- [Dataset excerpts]
=======
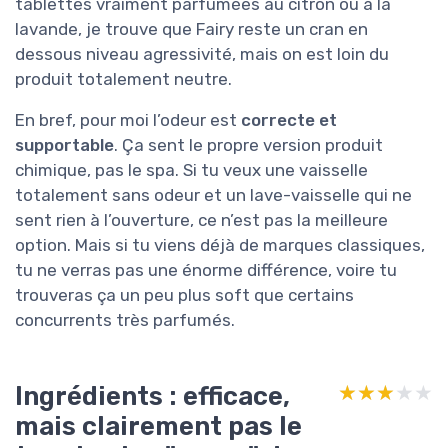
tablettes vraiment parfumées au citron ou à la
lavande, je trouve que Fairy reste un cran en
dessous niveau agressivité, mais on est loin du
produit totalement neutre.
En bref, pour moi l’odeur est
correcte et
supportable
. Ça sent le propre version produit
chimique, pas le spa. Si tu veux une vaisselle
totalement sans odeur et un lave-vaisselle qui ne
sent rien à l’ouverture, ce n’est pas la meilleure
option. Mais si tu viens déjà de marques classiques,
tu ne verras pas une énorme différence, voire tu
trouveras ça un peu plus soft que certains
concurrents très parfumés.
Ingrédients : efficace,
★★★★★
★★★★★
mais clairement pas le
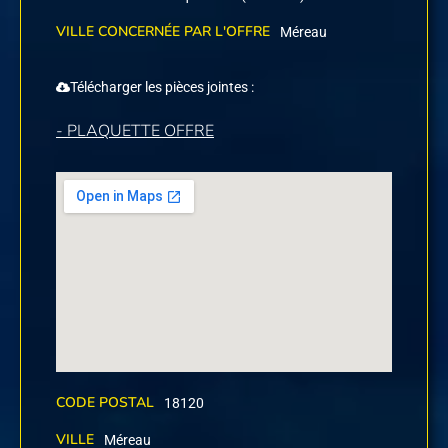
VILLE CONCERNÉE PAR L'OFFRE
Méreau
Télécharger les pièces jointes :
- PLAQUETTE OFFRE
CODE POSTAL
18120
VILLE
Méreau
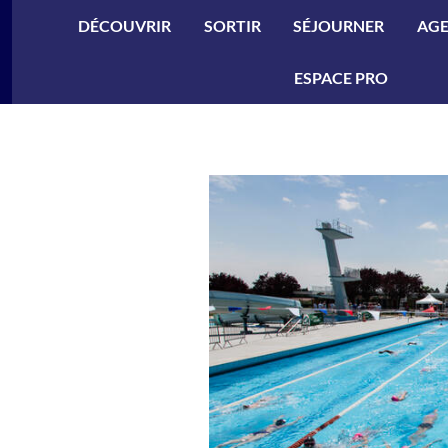
ler à la recherche
DÉCOUVRIR
SORTIR
SÉJOURNER
AG
ESPACE PRO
=======
- [Task brief] Scan the records for the string "odeur". Copy each line in which it appears.

- [Answer]
En bref, pour moi l’odeur est
totalement sans odeur et un lave-vaisselle qui ne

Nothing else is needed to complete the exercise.